Lacan proposes here that the mechanism of mourning mobilizes the signifiers following a psychical operation inversed to that of the Verwerfung, which operates in psychosis. The process of mourning implies logics inversed to that of foreclosure, in which a signifier is rejected from the Symbolic, thereby returning from the Real. In the case of mourning, something lacks in the Real (the lost object) and re-organizes, activating the whole set of signifiers (the whole Symbolic order). The work of the signifier makes it possible to re-signify the loss.

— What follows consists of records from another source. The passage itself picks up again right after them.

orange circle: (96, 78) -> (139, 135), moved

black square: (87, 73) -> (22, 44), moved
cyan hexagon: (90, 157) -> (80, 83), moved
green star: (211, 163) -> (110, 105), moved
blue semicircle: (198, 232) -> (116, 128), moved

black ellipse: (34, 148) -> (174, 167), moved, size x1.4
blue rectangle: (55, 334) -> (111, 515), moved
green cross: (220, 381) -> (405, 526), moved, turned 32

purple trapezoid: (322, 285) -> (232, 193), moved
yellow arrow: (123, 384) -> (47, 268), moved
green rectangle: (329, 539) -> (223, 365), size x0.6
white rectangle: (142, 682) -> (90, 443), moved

Second, Lacan emphasizes that the whole community supports the mourning, reflecting on this value of funerary rites in his examination of the tragedies of Hamlet and Antigone: when the community (represented by the Other of culture, its norms and rites) is deprived from participation in these rites, then, as in the case of Hamlet, the spectral ghost of the dead returns from the Real.

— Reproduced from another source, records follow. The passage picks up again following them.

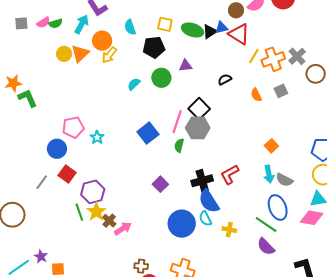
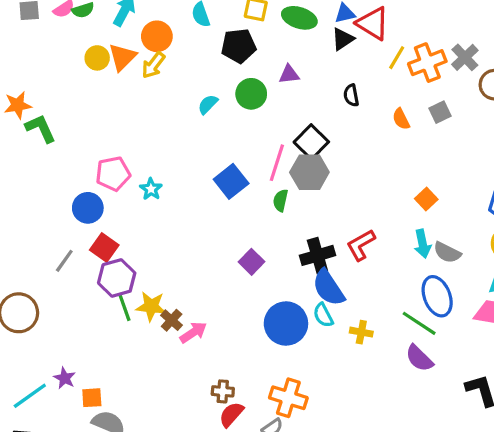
black triangle: (210, 32) -> (343, 39), moved
yellow arrow: (109, 55) -> (153, 65), moved
black semicircle: (225, 79) -> (351, 95), turned -72
purple hexagon: (93, 192) -> (117, 278), moved
yellow star: (96, 212) -> (151, 306), turned -30

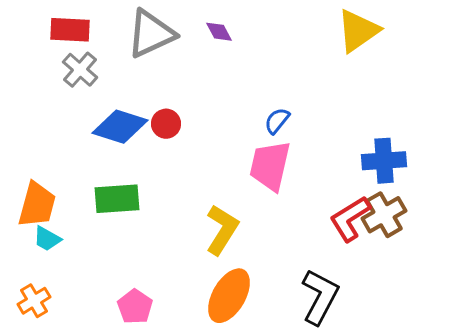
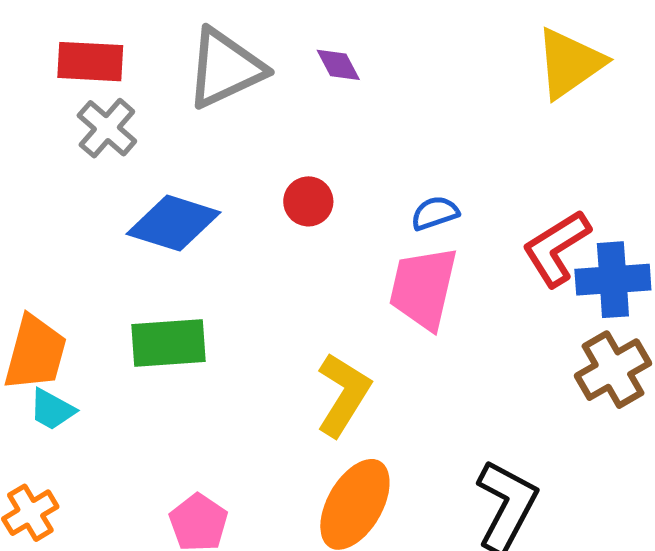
blue semicircle: (277, 121) -> (435, 213), turned 32
red circle: (166, 124) -> (308, 201), moved
red L-shape: (350, 219) -> (556, 248), moved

It is in this light that Nietzsche’s conception of the eternal return can be articulated with psychoanalysis. The doctrine of the eternal return signals the necessity of embracing what it was, but only to the extent that it advocates a subjective attitude towards what it can be. That attitude is tragic in that it asks the subject to transcend the dramatic character of life, hence morality and social conventions. In the question posed by Nietzsche ‘do you want this over and over?’ the subject is confronted not only with the possibility of making a decision regarding what it was, but more importantly, regarding what it wishes to become. And even if ‘what it was’ is not transformed by any personal decision, Nietzsche rejects the fatality and pure facticity of the past. In emphasizing the possibility of generating an attitude toward ‘what it was’ that goes beyond morality and resentment, Nietzsche’s understanding of the eternal return is pivotal to considering the psychoanalytic notion of act as an ethical and always political positioning of the subject regarding –in the case under examination– impunity. The notion of the act can be read in conjunction with the attitude advocated by Nietzsche. Following the above considerations, the prosecution of justice of the repressors in Argentina can neither be based on personal wishes nor on a moral basis, but on an attitude that emerges and finds its productivity in an ethical dimension: that of the relationship between subjectivity (individual and communal) and the Symbolic Law. Considering once more Nietzsche’s question of the greatest weight, because lack of justice enables past horrors to be repeated, the only response to the question ‘do you want this over and over’ is: “not ever again.”